Content starts

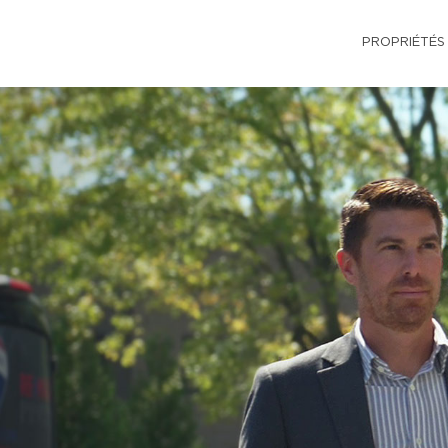
PROPRIÉTÉS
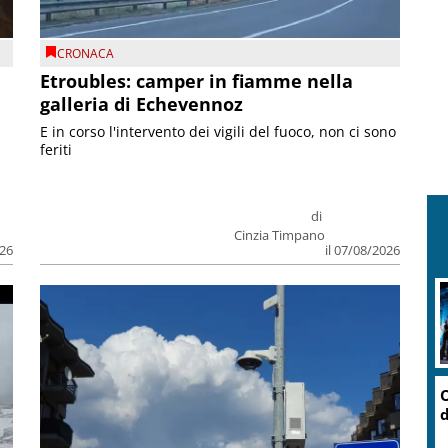
CRONACA
Etroubles: camper in fiamme nella
galleria di Echevennoz
E in corso l'intervento dei vigili del fuoco, non ci sono
feriti
di
Cinzia Timpano
026
il 07/08/2026
O
d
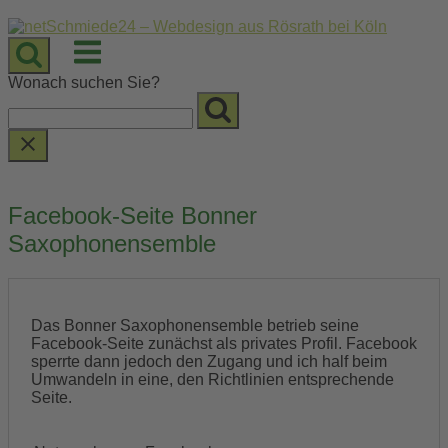
Skip
to
Menu
content
Wonach suchen Sie?
Facebook-Seite Bonner
Saxophonensemble
Das Bonner Saxophonensemble betrieb seine
Facebook-Seite zunächst als privates Profil. Facebook
sperrte dann jedoch den Zugang und ich half beim
Umwandeln in eine, den Richtlinien entsprechende
Seite.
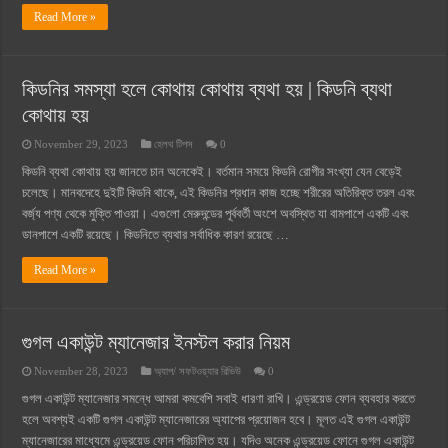
Read More »
কিডনির সমস্যা হলে কোথায় কোথায় ব্যথা হয় | কিডনি ব্যথা
কোথায় হয়
November 29, 2023
হেলথ টিপস
0
কিডনি ব্যথা কোথায় হয় জানতে চান অনেকেই। বর্তমান সময়ে কিডনি রোগীর সংখ্যা যেন বেড়েই
চলেছে। মানবদেহে দুইটি কিডনি থাকে, এই কিডনির প্রধান কাজ হচ্ছে শরীরের অতিরিক্ত তরল এবং
বর্জ্য পণ্য থেকে মুক্তি পাওয়া। এগুলো মেরুদন্ডের পূর্ববর্তী অংশে অবস্থিত যা বামপাশে একটি এবং
ডানপাশে একটি রয়েছে। কিডনিতে ব্যথার সর্বাধিক কারণ রয়েছে …
Read More »
গুগল একাউন্ট ম্যানেজার ইনস্টল করার নিয়ম
November 28, 2023
অ্যাপ/ সফটওয়্যার রিভিউ
0
গুগল একাউন্ট ম্যানেজার সমন্ধে আমরা কমবেশি সবাই ধারণা রাখি। এন্ড্রয়েড ফোন ব্যবহার করতে
হলে অবশ্যই একটি গুগল একাউন্ট ম্যানেজারের অ্যাপের প্রয়োজন হবে। মূলত এই গুগল একাউন্ট
ম্যানেজারের মাধ্যেমে এন্ড্রয়েড ফোন পরিচালিত হয়। যদিও অনেক এন্ড্রয়েড ফোনে গুগল একাউন্ট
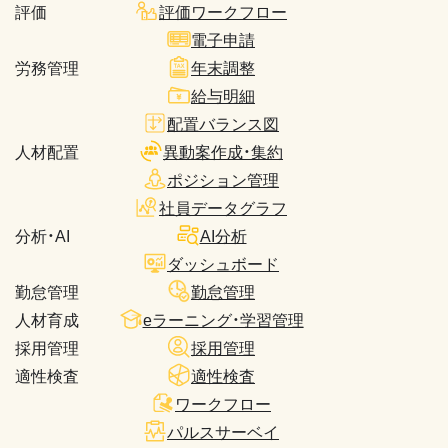
評価
評価ワークフロー
電子申請
労務管理
年末調整
給与明細
配置バランス図
人材配置
異動案作成・集約
ポジション管理
社員データグラフ
分析・AI
AI分析
ダッシュボード
勤怠管理
勤怠管理
人材育成
eラーニング・学習管理
採用管理
採用管理
適性検査
適性検査
ワークフロー
パルスサーベイ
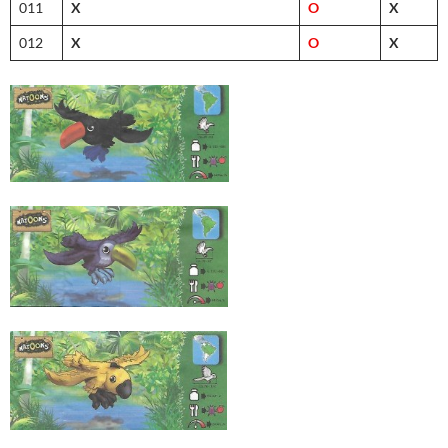
011
X
O
X
012
X
O
X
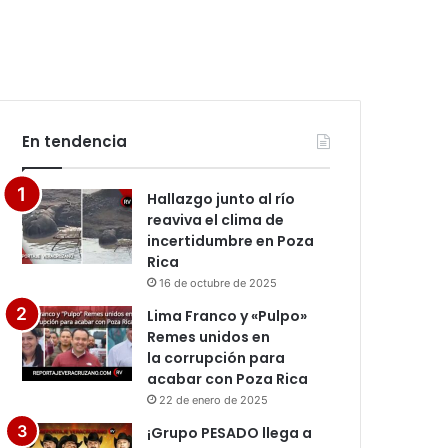
En tendencia
Hallazgo junto al río
reaviva el clima de
incertidumbre en Poza
Rica
16 de octubre de 2025
Lima Franco y «Pulpo»
Remes unidos en
la corrupción para
acabar con Poza Rica
22 de enero de 2025
¡Grupo PESADO llega a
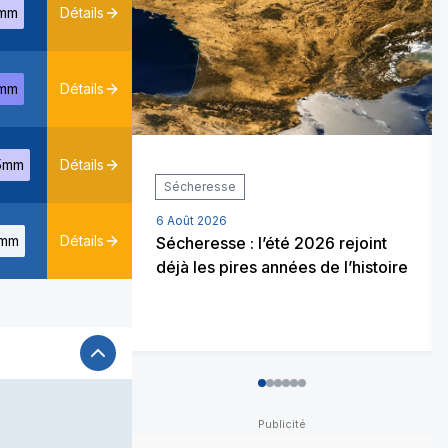
mm
Détails
mm
Détails
5mm
Détails
Sécheresse
6 Août 2026
mm
Détails
Sécheresse : l’été 2026 rejoint
déjà les pires années de l’histoire
0
1
2
3
4
5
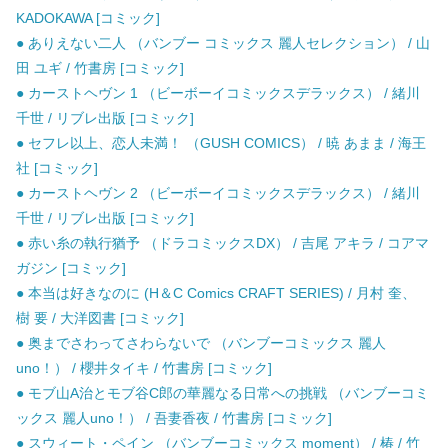
KADOKAWA [コミック]
● ありえない二人 （バンブー コミックス 麗人セレクション） / 山
田 ユギ / 竹書房 [コミック]
● カーストヘヴン 1 （ビーボーイコミックスデラックス） / 緒川
千世 / リブレ出版 [コミック]
● セフレ以上、恋人未満！ （GUSH COMICS） / 暁 あまま / 海王
社 [コミック]
● カーストヘヴン 2 （ビーボーイコミックスデラックス） / 緒川
千世 / リブレ出版 [コミック]
● 赤い糸の執行猶予 （ドラコミックスDX） / 吉尾 アキラ / コアマ
ガジン [コミック]
● 本当は好きなのに (H＆C Comics CRAFT SERIES) / 月村 奎、
樹 要 / 大洋図書 [コミック]
● 奥までさわってさわらないで （バンブーコミックス 麗人
uno！） / 櫻井タイキ / 竹書房 [コミック]
● モブ山A治とモブ谷C郎の華麗なる日常への挑戦 （バンブーコミ
ックス 麗人uno！） / 吾妻香夜 / 竹書房 [コミック]
● スウィート・ペイン （バンブーコミックス moment） / 椿 / 竹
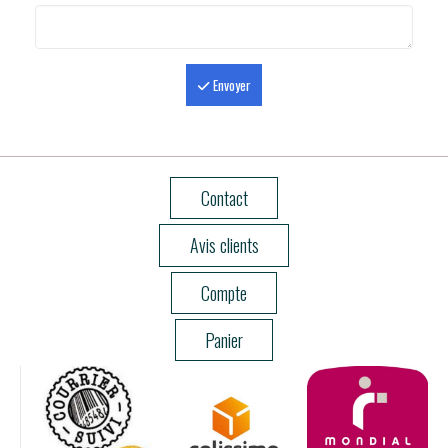
Envoyer
Contact
Avis clients
Compte
Panier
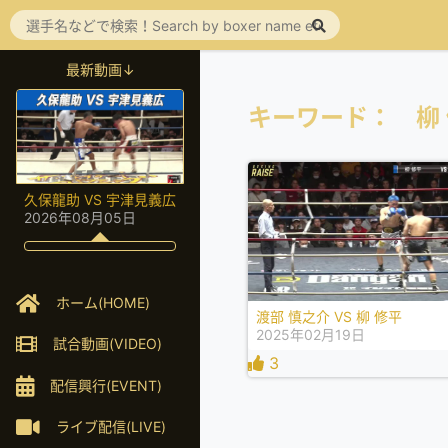
最新動画↓
キーワード： 柳
久保龍助 VS 宇津見義広
2026年08月05日
ホーム(HOME)
渡部 慎之介 VS 柳 修平
2025年02月19日
試合動画(VIDEO)
3
配信興行(EVENT)
ライブ配信(LIVE)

Content ends

EXERCISE →
Only lines belong in the copy, not pictures: write out exactly the lines of the records from the first through the one holding "sperrte dann jedoch".

RESPONSE →
PROPRIÉTÉS
CRONACA
Etroubles: camper in fiamme nella
galleria di Echevennoz
E in corso l'intervento dei vigili del fuoco, non ci sono
feriti
di
Cinzia Timpano
026
il 07/08/2026
O
d
Skip
to
Menu
content
Wonach suchen Sie?
Facebook-Seite Bonner
Saxophonensemble
Das Bonner Saxophonensemble betrieb seine
Facebook-Seite zunächst als privates Profil. Facebook
sperrte dann jedoch den Zugang und ich half beim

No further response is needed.